Barnyardgrass is easily identified by its coarse, sprawling vegetation and purple-tinged stem. This grassy weed features a broad, continuous collar and compressed sheaths that are very flat and purplish near the base. Its blades are flat and narrow at the base and thick mid-vein—they may also be sparsely haired along the edges. Barnyardgrass has a seed head forming a coarse, branching panicle. Its stems are often found lying flat in the grass.
This lawn weed prefers moist, nutrient-rich soils and is often found growing in croplands, nurseries, home lawns and landscaped areas. Barnyardgrass thrives throughout most of North America. These grassy weeds are annuals, meaning they live for only one season and are typically easy to control because they lack the complex underground structures needed to spread new plant growth through creeping roots. Still, annuals produce tons of seeds that can infest and dominate your yard under the right conditions.

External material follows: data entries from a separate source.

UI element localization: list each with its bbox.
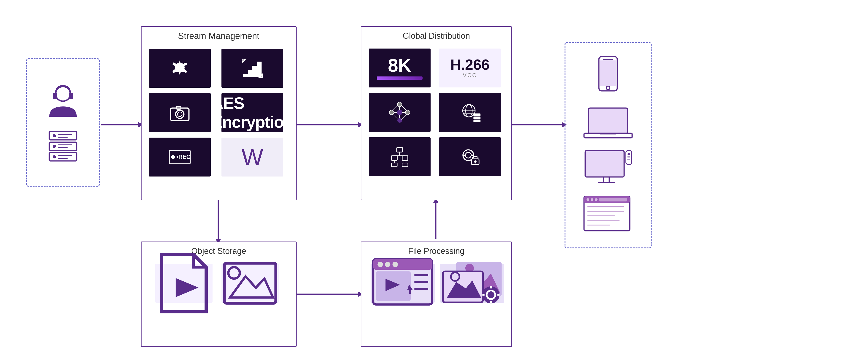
svg-marker-32 (242, 59, 246, 63)
svg-point-86 (385, 262, 390, 267)
svg-rect-13 (53, 93, 57, 99)
svg-point-44 (397, 102, 402, 107)
layout-wrapper: Stream Management (22, 12, 846, 352)
stream-icon-grid: AES Encryption •REC W (142, 43, 296, 184)
video-file-tile (155, 264, 213, 303)
object-storage-panel: Object Storage (141, 241, 297, 347)
svg-rect-28 (243, 74, 248, 77)
cdn-icon (459, 102, 482, 123)
h266-tile: H.266 VCC (439, 48, 501, 88)
svg-point-45 (397, 118, 402, 123)
h266-sub: VCC (463, 72, 477, 78)
global-icon-grid: 8K H.266 VCC (362, 43, 511, 184)
svg-rect-128 (599, 198, 627, 201)
aes-label: AES Encryption (212, 94, 293, 131)
svg-point-85 (377, 262, 383, 267)
svg-marker-81 (230, 276, 273, 298)
svg-line-53 (401, 114, 406, 120)
laptop-icon (583, 105, 633, 141)
file-processing-panel: File Processing (361, 241, 512, 347)
cdn-tile (439, 93, 501, 132)
svg-rect-111 (589, 109, 627, 133)
diagram-container: Stream Management (0, 0, 868, 364)
screenshot-tile (149, 93, 211, 132)
aes-tile: AES Encryption (221, 93, 283, 132)
svg-point-87 (393, 262, 398, 267)
settings-icon (168, 58, 191, 78)
svg-point-108 (606, 86, 610, 90)
svg-rect-59 (473, 113, 480, 116)
watermark-tile: W (221, 138, 283, 176)
svg-marker-79 (176, 278, 198, 297)
secure-link-tile (439, 137, 501, 176)
h266-label: H.266 (451, 58, 490, 72)
p2p-icon (388, 102, 411, 123)
watermark-label: W (242, 144, 263, 170)
svg-point-100 (482, 287, 499, 304)
image-file-icon (221, 255, 279, 312)
tv-device (583, 147, 633, 189)
global-distribution-title: Global Distribution (362, 27, 511, 43)
image-process-icon (440, 256, 504, 310)
svg-point-35 (176, 110, 184, 118)
operator-icon (45, 81, 81, 118)
svg-line-51 (401, 105, 406, 110)
svg-point-24 (53, 155, 56, 158)
svg-rect-60 (473, 117, 480, 119)
svg-rect-30 (252, 66, 257, 77)
tv-icon (583, 147, 633, 189)
distribution-tree-tile (369, 137, 431, 176)
screenshot-icon (168, 102, 191, 123)
svg-rect-62 (397, 148, 402, 152)
object-icon-grid (142, 258, 296, 310)
svg-point-73 (465, 152, 471, 158)
svg-rect-64 (392, 156, 397, 161)
laptop-device (583, 105, 633, 141)
mobile-device (594, 56, 622, 99)
image-process-tile (440, 264, 504, 303)
svg-point-117 (627, 153, 630, 155)
8k-label: 8K (388, 56, 411, 75)
source-box (26, 58, 100, 187)
settings-tile (149, 49, 211, 88)
mobile-icon (594, 56, 622, 99)
svg-point-43 (405, 110, 410, 115)
svg-point-125 (587, 198, 589, 201)
svg-point-36 (178, 112, 182, 117)
svg-point-39 (171, 155, 175, 159)
svg-rect-71 (402, 163, 408, 167)
browser-device (583, 194, 633, 235)
svg-point-42 (389, 110, 394, 115)
video-edit-icon (371, 256, 435, 310)
svg-rect-119 (627, 159, 630, 160)
svg-rect-118 (627, 156, 630, 158)
scale-tile (221, 49, 283, 88)
svg-point-20 (53, 145, 56, 148)
svg-rect-31 (257, 62, 261, 77)
video-edit-tile (371, 264, 435, 303)
file-processing-title: File Processing (362, 242, 511, 258)
global-distribution-panel: Global Distribution 8K H.266 VCC (361, 26, 512, 200)
svg-point-41 (397, 110, 402, 115)
stream-management-title: Stream Management (142, 27, 296, 43)
video-file-icon (155, 252, 213, 315)
svg-rect-65 (402, 156, 408, 161)
source-section (26, 58, 100, 187)
svg-point-82 (228, 267, 240, 278)
destination-box (564, 42, 652, 249)
svg-rect-115 (586, 151, 623, 176)
file-icon-grid (362, 258, 511, 310)
svg-point-16 (53, 134, 56, 137)
rec-tile: •REC (149, 138, 211, 176)
image-file-tile (221, 264, 279, 303)
scale-icon (241, 58, 264, 78)
svg-rect-113 (600, 133, 616, 135)
rec-icon: •REC (168, 147, 191, 167)
server-icon (45, 127, 81, 164)
browser-icon (583, 194, 633, 235)
svg-line-52 (393, 114, 398, 120)
secure-link-icon (459, 146, 482, 167)
svg-point-12 (56, 87, 70, 101)
svg-point-127 (595, 198, 597, 201)
svg-rect-14 (69, 93, 73, 99)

Because of its horizontal, fan-shaped growth tendencies, cultural weed control methods—such as hand-pulling lawn weeds or proper watering and mowing—are largely ineffective for getting rid of Barnyardgrass from your lawn or landscaping. Start fighting against lawn weeds like Barnyardgrass early—a healthy, dense lawn can help prevent this grassy weed from ever establishing itself. Where large infestations are present, physical weed removal can be effective but is often time-consuming and impractical.